Many ancient people assumed they would encounter dogs in the afterworld, from readers of the Rig Veda, the Vedic Sanskrit hymns composed in India in the second millennium B.C., to Greeks and Romans reared on tales of Cerberus, the three-headed hound who guards the entrance to Hades. The Aztecs even believed that the dead ascend to the afterworld by holding on to the tail of the dog god Xolotl, who also first brought people into this world when he dug a hole into the lower world. For many cultures, dogs likely served a critical role as pyschopomps, a Greek word meaning "guide of souls."

Run on the right path, past the two brindled, four-eyed dogs...guardian dogs, the four-eyed keepers of the path, who watch over men.

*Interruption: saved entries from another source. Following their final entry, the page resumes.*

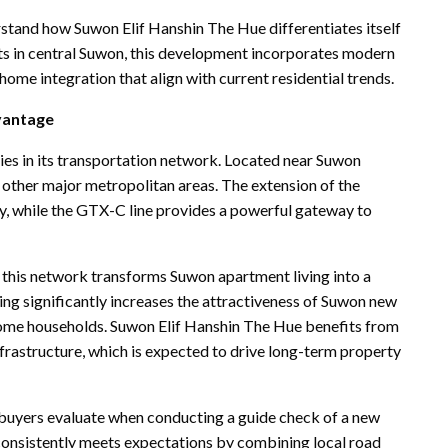
stand how Suwon Elif Hanshin The Hue differentiates itself
s in central Suwon, this development incorporates modern
ome integration that align with current residential trends.
vantage
ies in its transportation network. Located near Suwon
d other major metropolitan areas. The extension of the
, while the GTX-C line provides a powerful gateway to
, this network transforms Suwon apartment living into a
ing significantly increases the attractiveness of Suwon new
come households. Suwon Elif Hanshin The Hue benefits from
frastructure, which is expected to drive long-term property
ts buyers evaluate when conducting a guide check of a new
e consistently meets expectations by combining local road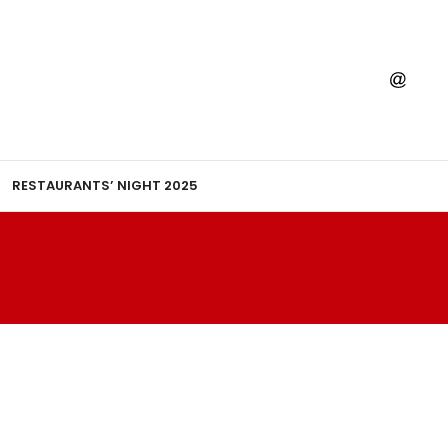
RESTAURANTS’ NIGHT 2025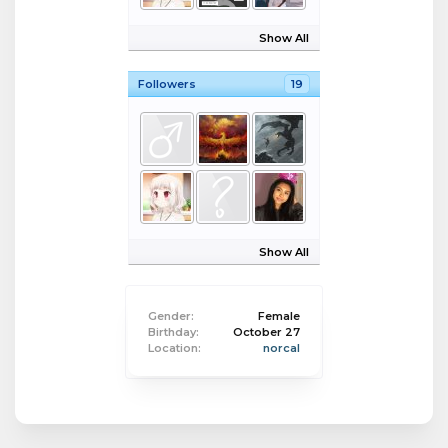
Show All
Followers
19
Show All
Gender:
Female
Birthday:
October 27
Location:
norcal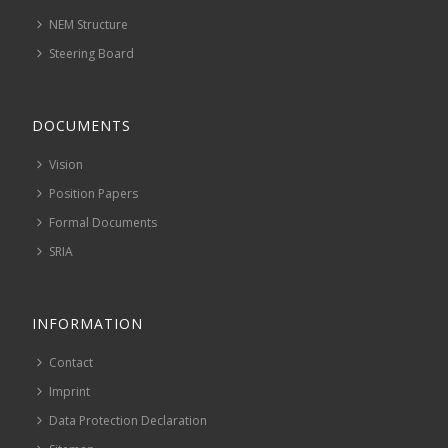
NEM Structure
Steering Board
DOCUMENTS
Vision
Position Papers
Formal Documents
SRIA
INFORMATION
Contact
Imprint
Data Protection Declaration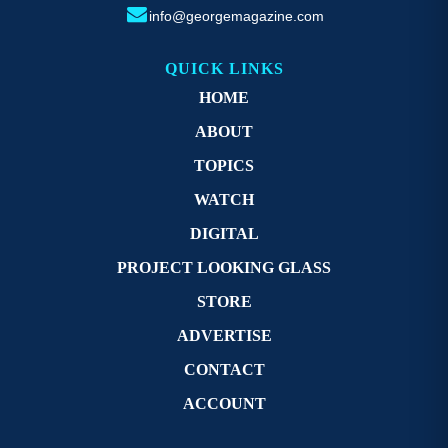
info@georgemagazine.com
QUICK LINKS
HOME
ABOUT
TOPICS
WATCH
DIGITAL
PROJECT LOOKING GLASS
STORE
ADVERTISE
CONTACT
ACCOUNT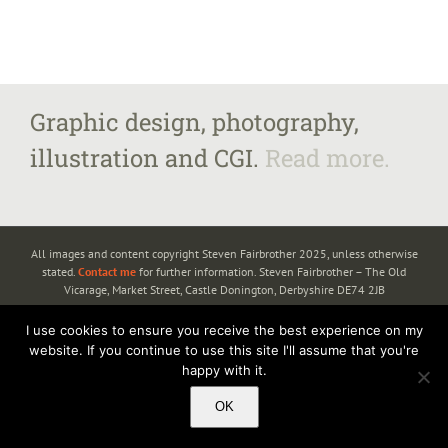
Graphic design, photography,
illustration and CGI.
Read more.
All images and content copyright Steven Fairbrother 2025, unless otherwise
stated.
Contact me
for further information. Steven Fairbrother – The Old
Vicarage, Market Street, Castle Donington, Derbyshire DE74 2JB
I use cookies to ensure you receive the best experience on my
website. If you continue to use this site I'll assume that you're
happy with it.
OK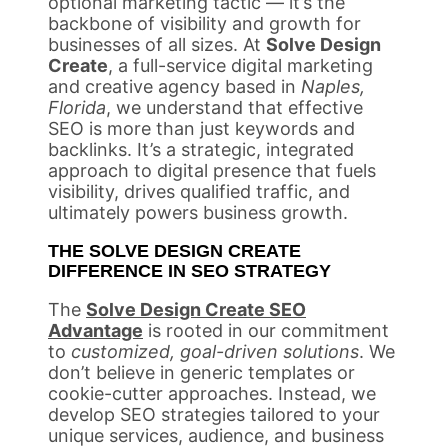
optional marketing tactic — it’s the
backbone of visibility and growth for
businesses of all sizes. At
Solve Design
Create
, a full-service digital marketing
and creative agency based in
Naples,
Florida
, we understand that effective
SEO is more than just keywords and
backlinks. It’s a strategic, integrated
approach to digital presence that fuels
visibility, drives qualified traffic, and
ultimately powers business growth.
THE SOLVE DESIGN CREATE
DIFFERENCE IN SEO STRATEGY
The
Solve Design Create SEO
Advantage
is rooted in our commitment
to
customized, goal-driven solutions
. We
don’t believe in generic templates or
cookie-cutter approaches. Instead, we
develop SEO strategies tailored to your
unique services, audience, and business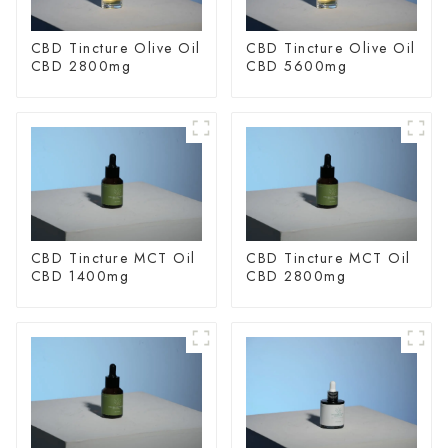
CBD Tincture Olive Oil
CBD Tincture Olive Oil
CBD 2800mg
CBD 5600mg
CBD Tincture MCT Oil
CBD Tincture MCT Oil
CBD 1400mg
CBD 2800mg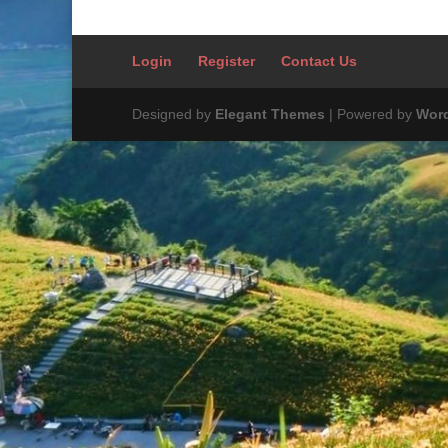
Login
Register
Contact Us
Designed by
Elegant Themes
| Powered by
Wor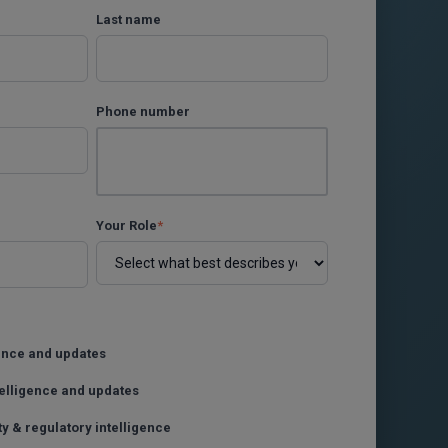
Last name
Phone number
Your Role
*
gence and updates
telligence and updates
ty & regulatory intelligence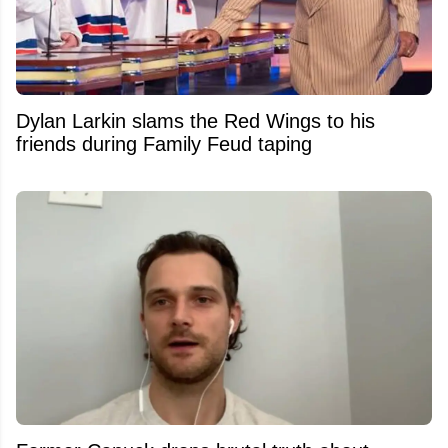
Dylan Larkin slams the Red Wings to his
friends during Family Feud taping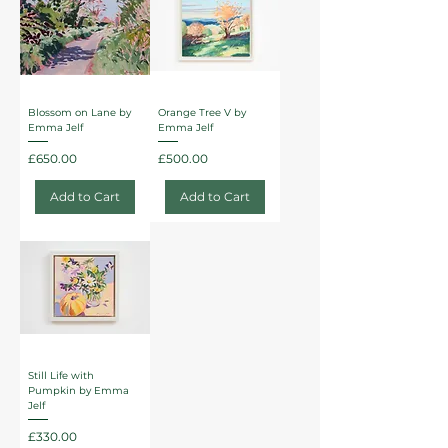
Blossom on Lane by
Orange Tree V by
Emma Jelf
Emma Jelf
Price
Price
£650.00
£500.00
Add to Cart
Add to Cart
Still Life with
Pumpkin by Emma
Jelf
Price
£330.00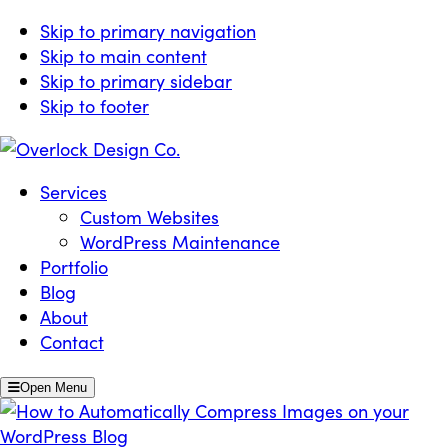
Skip to primary navigation
Skip to main content
Skip to primary sidebar
Skip to footer
Overlock Design Co.
Websites Built for Growth
Services
Custom Websites
WordPress Maintenance
Portfolio
Blog
About
Contact
Open Menu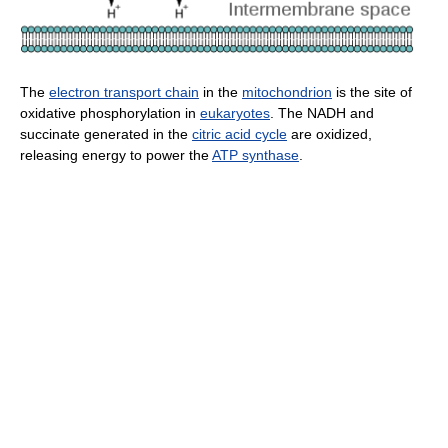
The
electron transport chain
in the
mitochondrion
is the site of
oxidative phosphorylation in
eukaryotes
. The NADH and
succinate generated in the
citric acid cycle
are oxidized,
releasing energy to power the
ATP synthase
.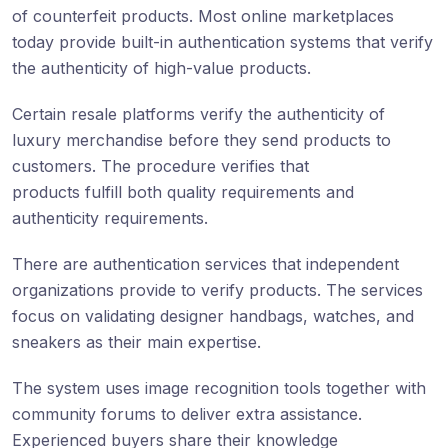
of counterfeit products. Most online marketplaces
today provide built-in authentication systems that verify
the authenticity of high-value products.
Certain resale platforms verify the authenticity of
luxury merchandise before they send products to
customers. The procedure verifies that
products fulfill both quality requirements and
authenticity requirements.
There are authentication services that independent
organizations provide to verify products. The services
focus on validating designer handbags, watches, and
sneakers as their main expertise.
The system uses image recognition tools together with
community forums to deliver extra assistance.
Experienced buyers share their knowledge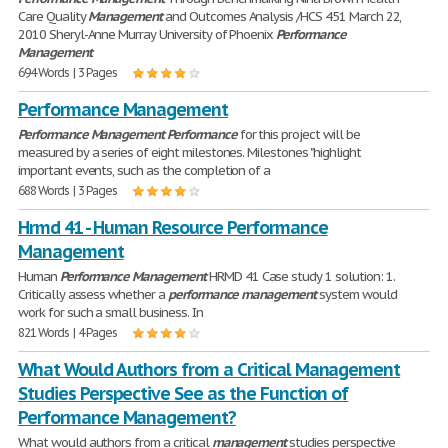
Care Quality
Management
and Outcomes Analysis /HCS 451 March 22,
2010 Sheryl-Anne Murray University of Phoenix
Performance
Management
694 Words | 3 Pages
Performance Management
Performance
Management
Performance
for this project will be
measured by a series of eight milestones. Milestones "highlight
important events, such as the completion of a
688 Words | 3 Pages
Hrmd 41 - Human Resource Performance
Management
Human
Performance
Management
HRMD 41 Case study 1 solution: 1.
Critically assess whether a
performance
management
system would
work for such a small business. In
821 Words | 4 Pages
What Would Authors from a Critical Management
Studies Perspective See as the Function of
Performance Management?
What would authors from a critical
management
studies perspective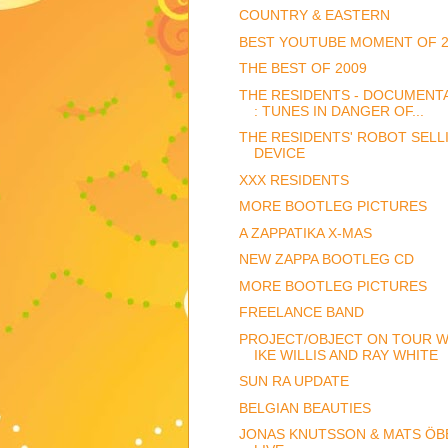
COUNTRY & EASTERN
BEST YOUTUBE MOMENT OF 2
THE BEST OF 2009
THE RESIDENTS - DOCUMENT
: TUNES IN DANGER OF...
THE RESIDENTS' ROBOT SELL
DEVICE
XXX RESIDENTS
MORE BOOTLEG PICTURES
A ZAPPATIKA X-MAS
NEW ZAPPA BOOTLEG CD
MORE BOOTLEG PICTURES
FREELANCE BAND
PROJECT/OBJECT ON TOUR W
IKE WILLIS AND RAY WHITE
SUN RA UPDATE
BELGIAN BEAUTIES
JONAS KNUTSSON & MATS ÖB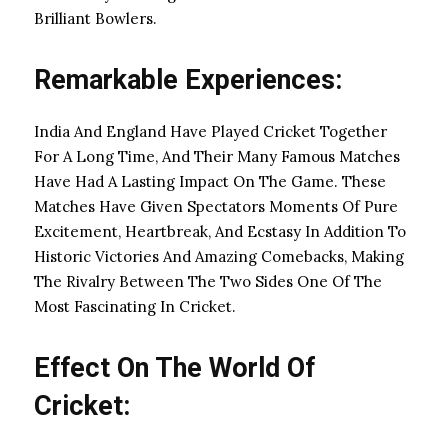
Brilliant Bowlers.
Remarkable Experiences:
India And England Have Played Cricket Together
For A Long Time, And Their Many Famous Matches
Have Had A Lasting Impact On The Game. These
Matches Have Given Spectators Moments Of Pure
Excitement, Heartbreak, And Ecstasy In Addition To
Historic Victories And Amazing Comebacks, Making
The Rivalry Between The Two Sides One Of The
Most Fascinating In Cricket.
Effect On The World Of
Cricket: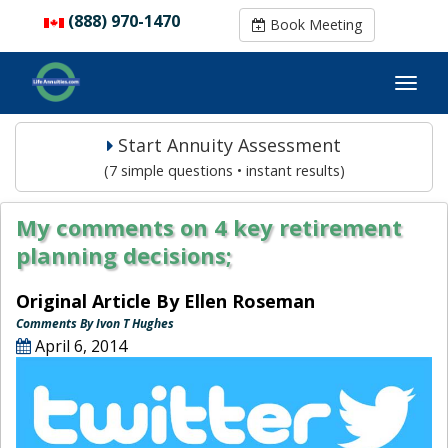
(888) 970-1470
(888) 970-1470
Book Meeting
Book Meeting
Start Annuity Assessment
(7 simple questions • instant results)
My comments on 4 key retirement
planning decisions;
Original Article By Ellen Roseman
Comments By Ivon T Hughes
April 6, 2014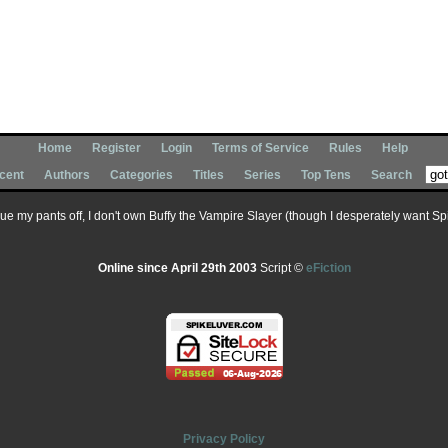
Home
Register
Login
Terms of Service
Rules
Help
cent
Authors
Categories
Titles
Series
Top Tens
Search
 sue my pants off, I don't own Buffy the Vampire Slayer (though I desperately want Spik
Online since April 29th 2003
Script ©
eFiction
Privacy Policy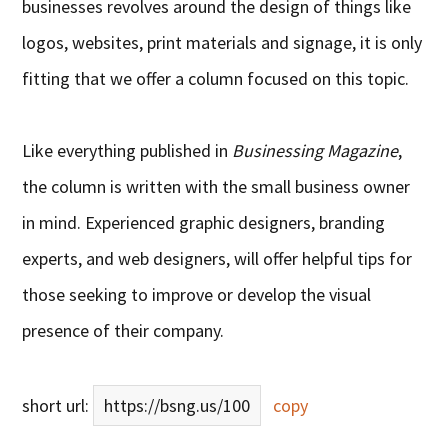
businesses revolves around the design of things like
logos, websites, print materials and signage, it is only
fitting that we offer a column focused on this topic.
Like everything published in
Businessing Magazine
,
the column is written with the small business owner
in mind. Experienced graphic designers, branding
experts, and web designers, will offer helpful tips for
those seeking to improve or develop the visual
presence of their company.
short url:
https://bsng.us/100
copy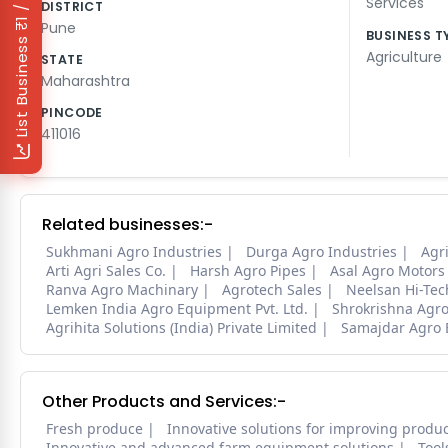
₹1 / Day
Services
DISTRICT
Pune
BUSINESS T
List Business
Agriculture
STATE
Maharashtra
PINCODE
411016
Related businesses:-
Sukhmani Agro Industries
Durga Agro Industries
Agri
Arti Agri Sales Co.
Harsh Agro Pipes
Asal Agro Motors
Ranva Agro Machinary
Agrotech Sales
Neelsan Hi-Tec
Lemken India Agro Equipment Pvt. Ltd.
Shrokrishna Agro
Agrihita Solutions (India) Private Limited
Samajdar Agro 
Other Products and Services:-
Fresh produce
Innovative solutions for improving produc
Innovative and advanced farm equipment solutions
Tool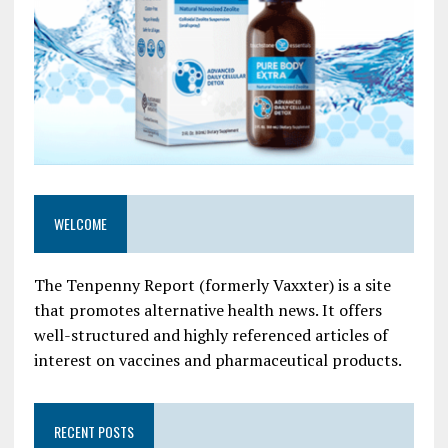
WELCOME
The Tenpenny Report (formerly Vaxxter) is a site
that promotes alternative health news. It offers
well-structured and highly referenced articles of
interest on vaccines and pharmaceutical products.
RECENT POSTS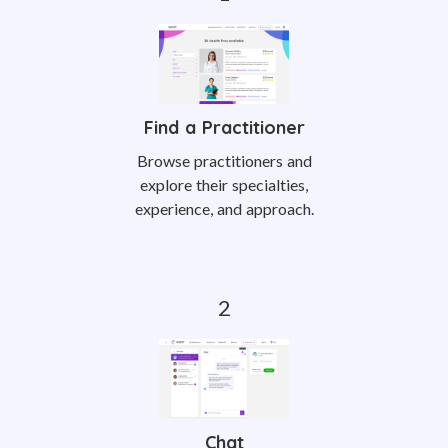
Find a Practitioner
Browse practitioners and
explore their specialties,
experience, and approach.
Chat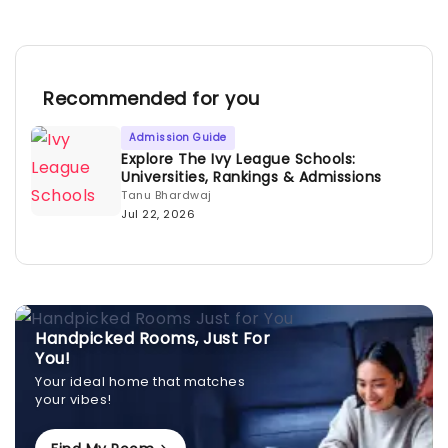
Recommended for you
Admission Guide
Explore The Ivy League Schools:
Universities, Rankings & Admissions
Tanu Bhardwaj
Jul 22, 2026
Handpicked Rooms, Just For
You!
Your ideal home that matches
your vibes!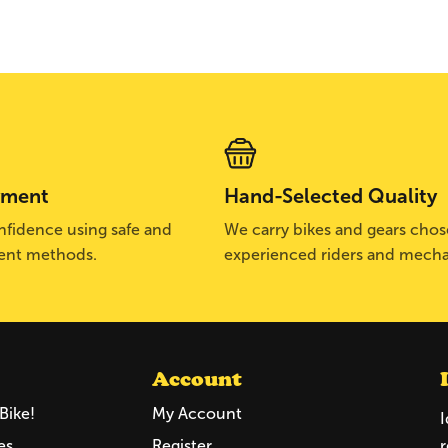
yment
Hand-Selected Quality
fidence using safe and
We carry bikes and gears cho
ent methods.
experienced riders and mecha
Account
Bike!
My Account
I
es
Register
r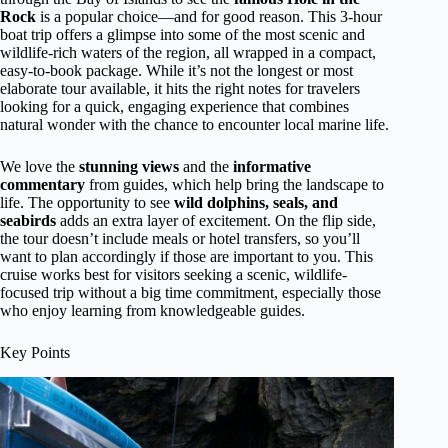
Rock
is a popular choice—and for good reason. This 3-hour
boat trip offers a glimpse into some of the most scenic and
wildlife-rich waters of the region, all wrapped in a compact,
easy-to-book package. While it’s not the longest or most
elaborate tour available, it hits the right notes for travelers
looking for a quick, engaging experience that combines
natural wonder with the chance to encounter local marine life.
We love the
stunning views
and the
informative
commentary
from guides, which help bring the landscape to
life. The opportunity to see
wild dolphins, seals, and
seabirds
adds an extra layer of excitement. On the flip side,
the tour doesn’t include meals or hotel transfers, so you’ll
want to plan accordingly if those are important to you. This
cruise works best for visitors seeking a scenic, wildlife-
focused trip without a big time commitment, especially those
who enjoy learning from knowledgeable guides.
Key Points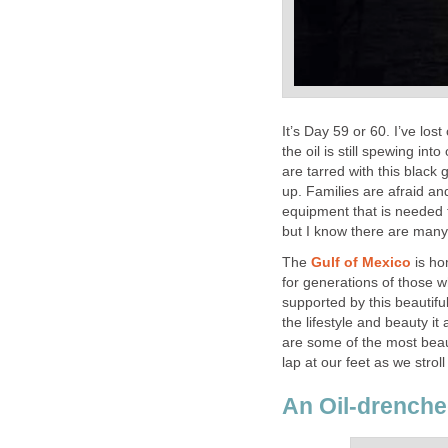
It’s Day 59 or 60. I’ve lo
the oil is still spewing int
are tarred with this black
up. Families are afraid a
equipment that is needed 
but I know there are many
The
Gulf of Mexico
is ho
for generations of those 
supported by this beautifu
the lifestyle and beauty it
are some of the most beau
lap at our feet as we strol
An Oil-drenche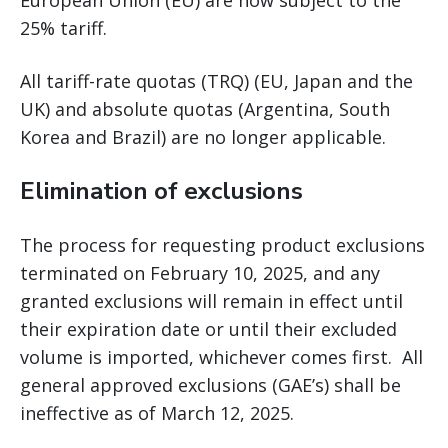
European Union (EU) are now subject to the
25% tariff.
All tariff-rate quotas (TRQ) (EU, Japan and the
UK) and absolute quotas (Argentina, South
Korea and Brazil) are no longer applicable.
Elimination of exclusions
The process for requesting product exclusions
terminated on February 10, 2025, and any
granted exclusions will remain in effect until
their expiration date or until their excluded
volume is imported, whichever comes first. All
general approved exclusions (GAE’s) shall be
ineffective as of March 12, 2025.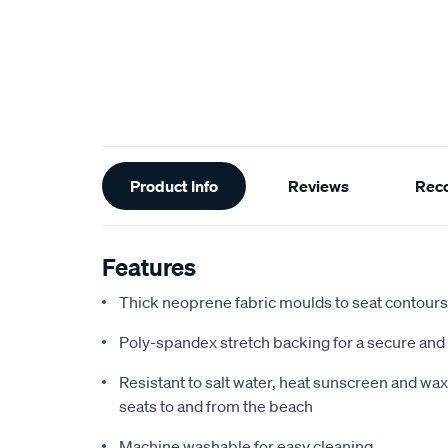
Additional
Product Info
Reviews
Rec
Information
Features
Thick neoprene fabric moulds to seat contours f
Poly-spandex stretch backing for a secure and 
Resistant to salt water, heat sunscreen and wax,
seats to and from the beach
Machine washable for easy cleaning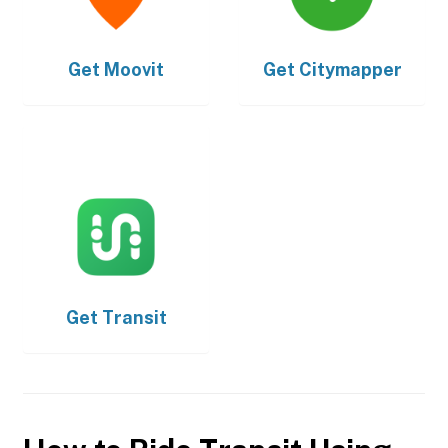
Get
Moovit
Get
Citymapper
Get
Transit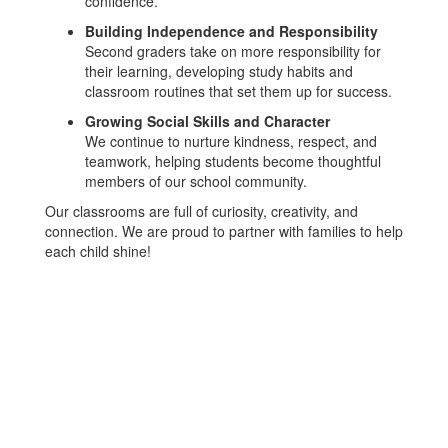
confidence.
Building Independence and Responsibility
Second graders take on more responsibility for
their learning, developing study habits and
classroom routines that set them up for success.
Growing Social Skills and Character
We continue to nurture kindness, respect, and
teamwork, helping students become thoughtful
members of our school community.
Our classrooms are full of curiosity, creativity, and
connection. We are proud to partner with families to help
each child shine!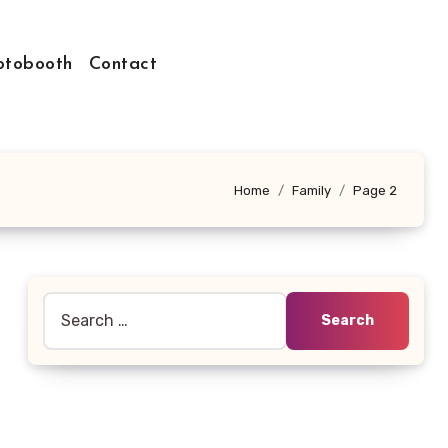
otobooth
Contact
Home
Family
Page 2
Search
for:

Farewell to a dead man from the Rig Veda, 10.12.10-10.14.10

Dody Fugate, a curator at the Museum of Indian Arts and Culture in Santa Fe, New Mexico, has studied more than 700 dog burials in the Southwest, and believes that for many ancient Americans following shamanic ways, dogs were spiritual escorts to the afterlife. "Dogs have been a part of our lives for so long, they are hooked into our brains," she says, noting that rock art in Utah shows figures interpreted as shamans accompanied by dogs. But by about a.d. 1300, when organized religion along with the katchina cult began to replace shamanic beliefs in much of the Southwest, dogs disappear from grave sites. Fugate thinks that in the new belief systems dogs were no longer considered spiritual escorts to the next world, and were reduced to the simple role of companions in this one.